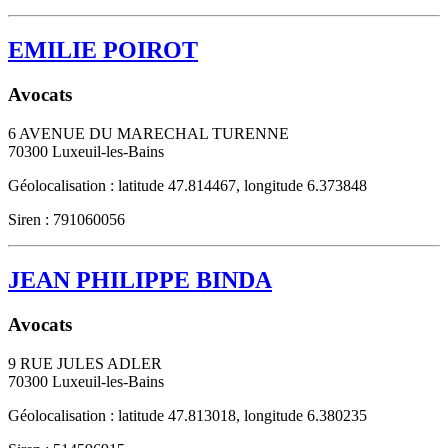
EMILIE POIROT
Avocats
6 AVENUE DU MARECHAL TURENNE
70300
Luxeuil-les-Bains
Géolocalisation : latitude 47.814467, longitude 6.373848
Siren : 791060056
JEAN PHILIPPE BINDA
Avocats
9 RUE JULES ADLER
70300
Luxeuil-les-Bains
Géolocalisation : latitude 47.813018, longitude 6.380235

## DESCRIPTION OF THE TASK:
Tell me how many lines in the records above include the word "longitude"; the number is all that is needed.

## ANSWER BOX:
2